Once the fallout from California’s Democratic presidential primary is determined tonight, any leftover attention should focus on down-ballot races, where California’s odd top-two primary system will be in effect for the third time since voters imposed it by ballot initiative in 2010. By definition, in all congressional and state offices the top two candidates in this nonpartisan primary, whether or not one wins a majority, will proceed to the general election. That means voters can and will create November matchups between candidates from the same party. In 2014, this happened in seven congressional districts. It’s now very likely to happen in one of the open U.S. Senate seats that will help determine control of the upper chamber next year.

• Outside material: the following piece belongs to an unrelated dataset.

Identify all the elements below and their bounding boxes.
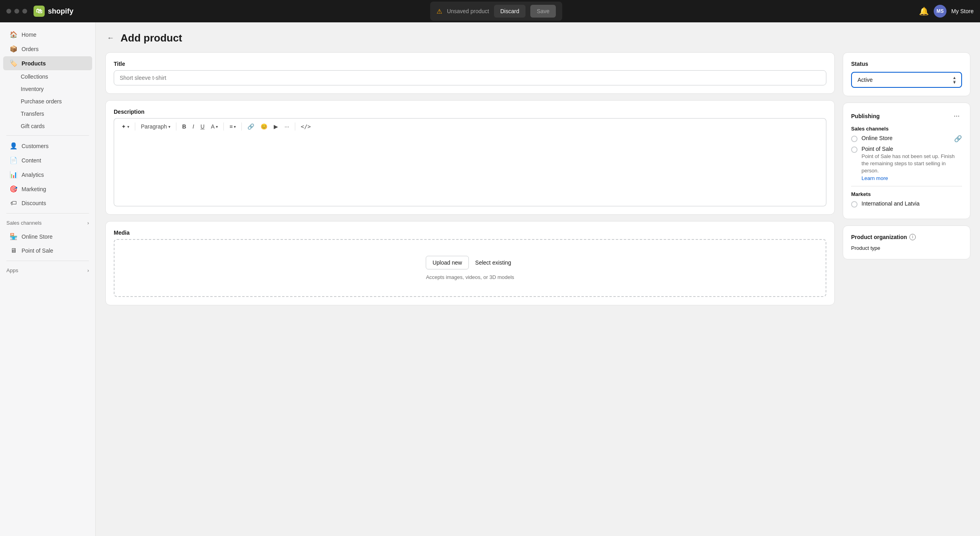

A general election between Democratic attorney general Kamala Harris and Democratic U.S. representative Loretta Sanchez is partly the product of the two politicians’ own strengths: Harris has been considered a potential national political star ever since she first became San Francisco’s district attorney in 2003; Sanchez has been in Congress for 20 years. Harris is half African-American, half Asian-American. Sanchez is Latina. Harris is aligned with California progressives, Sanchez with national and state Democratic moderates.
But they would not be on a trajectory for an all-Democratic general election had California Republicans gotten their act together to unite behind a single Senate candidate. Two former state party chairs, Tom Del Beccaro (a staunch conservative) and Duf Sundheim (a moderate who has conspicuously failed to endorse putative presidential nominee Donald Trump), are appealing to different corners of the GOP electorate. The best-known candidate, however, is late entry Ron Unz, an unsuccessful 1994 gubernatorial candidate responsible for a successful ballot initiative restraining bilingual education. None of the three has broken double digits in any poll, and it’s unclear any of them have late momentum, although Sundheim is benefiting from an independent expenditure effort and an endorsement from former governor Arnold Schwarzenegger.

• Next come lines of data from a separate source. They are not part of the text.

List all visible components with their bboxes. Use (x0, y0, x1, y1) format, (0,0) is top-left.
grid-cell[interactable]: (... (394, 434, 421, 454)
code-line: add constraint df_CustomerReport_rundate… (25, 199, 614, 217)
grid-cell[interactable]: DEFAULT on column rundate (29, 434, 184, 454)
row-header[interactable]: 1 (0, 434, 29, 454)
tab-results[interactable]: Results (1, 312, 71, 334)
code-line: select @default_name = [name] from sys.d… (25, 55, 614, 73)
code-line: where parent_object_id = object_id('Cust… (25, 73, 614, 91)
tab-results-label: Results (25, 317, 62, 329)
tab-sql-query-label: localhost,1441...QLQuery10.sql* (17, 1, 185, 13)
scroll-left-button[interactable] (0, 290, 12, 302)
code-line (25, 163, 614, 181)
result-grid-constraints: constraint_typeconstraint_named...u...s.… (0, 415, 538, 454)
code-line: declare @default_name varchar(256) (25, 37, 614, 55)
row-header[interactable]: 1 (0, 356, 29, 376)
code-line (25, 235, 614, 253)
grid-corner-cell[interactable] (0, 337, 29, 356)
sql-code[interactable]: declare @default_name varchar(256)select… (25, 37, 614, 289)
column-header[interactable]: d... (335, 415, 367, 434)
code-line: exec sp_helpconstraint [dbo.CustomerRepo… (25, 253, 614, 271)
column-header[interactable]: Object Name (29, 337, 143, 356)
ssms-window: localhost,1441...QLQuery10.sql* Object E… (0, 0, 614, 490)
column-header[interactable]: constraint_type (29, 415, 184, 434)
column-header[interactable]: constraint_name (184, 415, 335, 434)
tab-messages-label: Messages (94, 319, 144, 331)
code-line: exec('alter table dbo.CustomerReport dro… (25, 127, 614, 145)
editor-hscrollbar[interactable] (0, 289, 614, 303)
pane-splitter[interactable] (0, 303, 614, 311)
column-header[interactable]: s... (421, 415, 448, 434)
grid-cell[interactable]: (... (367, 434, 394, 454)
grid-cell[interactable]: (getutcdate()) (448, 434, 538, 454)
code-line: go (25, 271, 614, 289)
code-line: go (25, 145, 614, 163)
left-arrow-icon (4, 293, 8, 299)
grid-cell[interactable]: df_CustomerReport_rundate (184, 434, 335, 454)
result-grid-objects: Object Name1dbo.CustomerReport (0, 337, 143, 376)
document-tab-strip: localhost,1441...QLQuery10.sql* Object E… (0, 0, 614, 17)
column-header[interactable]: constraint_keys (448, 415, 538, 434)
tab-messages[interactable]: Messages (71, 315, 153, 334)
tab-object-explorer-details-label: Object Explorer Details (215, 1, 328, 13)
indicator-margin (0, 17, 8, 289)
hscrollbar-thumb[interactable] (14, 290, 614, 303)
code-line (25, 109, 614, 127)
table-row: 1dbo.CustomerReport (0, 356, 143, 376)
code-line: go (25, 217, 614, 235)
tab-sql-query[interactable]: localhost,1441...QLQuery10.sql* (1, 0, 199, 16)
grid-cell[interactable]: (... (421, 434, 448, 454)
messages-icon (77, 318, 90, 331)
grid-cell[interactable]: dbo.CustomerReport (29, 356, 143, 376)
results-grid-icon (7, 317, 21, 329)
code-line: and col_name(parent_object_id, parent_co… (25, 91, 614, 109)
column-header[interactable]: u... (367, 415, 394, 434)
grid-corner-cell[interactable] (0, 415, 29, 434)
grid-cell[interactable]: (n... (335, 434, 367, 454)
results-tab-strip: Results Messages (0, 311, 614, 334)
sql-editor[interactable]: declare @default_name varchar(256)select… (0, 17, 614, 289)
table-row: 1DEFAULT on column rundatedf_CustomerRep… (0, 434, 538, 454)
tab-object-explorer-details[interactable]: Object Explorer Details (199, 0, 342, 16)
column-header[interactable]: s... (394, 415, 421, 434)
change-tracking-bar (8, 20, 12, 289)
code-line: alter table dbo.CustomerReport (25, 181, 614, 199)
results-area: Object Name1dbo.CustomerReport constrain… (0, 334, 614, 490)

Meanwhile, Harris has consistently led every poll by a healthy margin, with Sanchez consistently second, though with less support than the Republican candidates combined. The unstable situation has led some in the GOP to hope for a late consolidation of their vote. Others, however, are already looking forward to a Harris-Sanchez general election, and are quietly backing the more centrist, “pro-business” Sanchez.
The turnout dynamics of the presidential primaries may have been a final blow to Republican hopes for a Senate breakthrough. In the limited experience of California under top two, low turnout has usually created a primary electorate that tilts Republican. With Bernie Sanders waging a frantic effort to win an upset in the Golden State, and Hillary Clinton matching him in expenditures and personal appearances, that could change this year. While both Harris and Sanchez have endorsed Clinton, Sanders Country significantly overlaps with Harris strongholds, while the efforts of both presidential candidates to turn out Latino voters will help Sanchez.

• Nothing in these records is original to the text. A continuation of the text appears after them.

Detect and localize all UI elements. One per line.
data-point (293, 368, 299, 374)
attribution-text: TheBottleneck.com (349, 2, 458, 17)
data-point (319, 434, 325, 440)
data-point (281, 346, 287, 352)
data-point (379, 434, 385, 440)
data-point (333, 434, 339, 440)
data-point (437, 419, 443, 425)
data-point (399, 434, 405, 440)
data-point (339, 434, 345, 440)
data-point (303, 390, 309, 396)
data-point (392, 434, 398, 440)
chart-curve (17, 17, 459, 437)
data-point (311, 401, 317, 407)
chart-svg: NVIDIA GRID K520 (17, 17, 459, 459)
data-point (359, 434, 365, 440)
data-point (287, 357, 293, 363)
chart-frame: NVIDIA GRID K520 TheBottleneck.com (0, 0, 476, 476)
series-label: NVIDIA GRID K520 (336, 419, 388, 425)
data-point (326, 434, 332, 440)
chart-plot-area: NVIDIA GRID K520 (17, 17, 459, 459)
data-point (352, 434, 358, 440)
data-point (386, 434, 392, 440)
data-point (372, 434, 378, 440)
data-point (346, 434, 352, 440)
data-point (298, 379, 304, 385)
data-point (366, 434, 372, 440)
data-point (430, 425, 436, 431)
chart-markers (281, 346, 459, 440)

Beyond all the normal calculations is the simple fact that the 34-candidate Senate field — including representatives of minor parties and an assortment of independents — will overwhelm many voters, who could just skip this contest, which is getting much less media attention than either the presidential or other down-ballot races.
Top two will likely again produce some other intra-party general elections in House races, including a rematch between Democrats representative Mike Honda and Ro Khanna in Silicon Valley, and a multi-candidate primary on the Central Coast for the seat of retiring Democratic representative Lois Capps.
You can’t help but wonder what the California presidential primary would be like if top two were in force for that contest as well, and Bernie Sanders and Hillary Clinton were trying to squeeze Donald Trump right off the general-election ballot. Would Republicans unite behind their nominee knowing a general-election victory in the Golden State would be unlikely, or succumb to the temptation of meddling in Democratic politics? For the sake of everyone’s sanity, it’s a good thing we don’t have to find out.